_Work instructions_: The required result is a line count: how many lines in this data hold the word "cybersécurité". Give only that.

_Provided entries_:
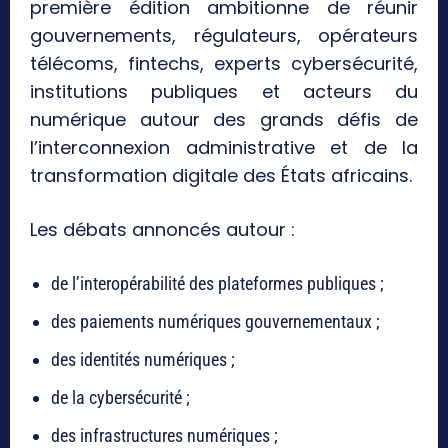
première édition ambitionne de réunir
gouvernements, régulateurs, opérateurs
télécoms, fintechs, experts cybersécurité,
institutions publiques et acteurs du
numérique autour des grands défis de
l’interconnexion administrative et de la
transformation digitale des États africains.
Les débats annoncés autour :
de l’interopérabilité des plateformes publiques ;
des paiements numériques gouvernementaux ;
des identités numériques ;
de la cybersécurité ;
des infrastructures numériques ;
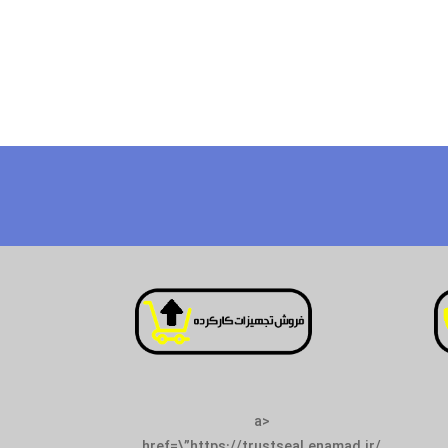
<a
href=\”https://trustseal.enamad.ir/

--

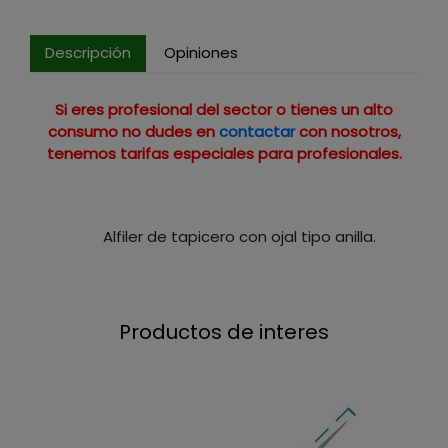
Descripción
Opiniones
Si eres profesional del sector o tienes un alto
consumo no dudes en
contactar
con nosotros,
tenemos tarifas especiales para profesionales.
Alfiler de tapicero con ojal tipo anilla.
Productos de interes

_Exercise answer_: 2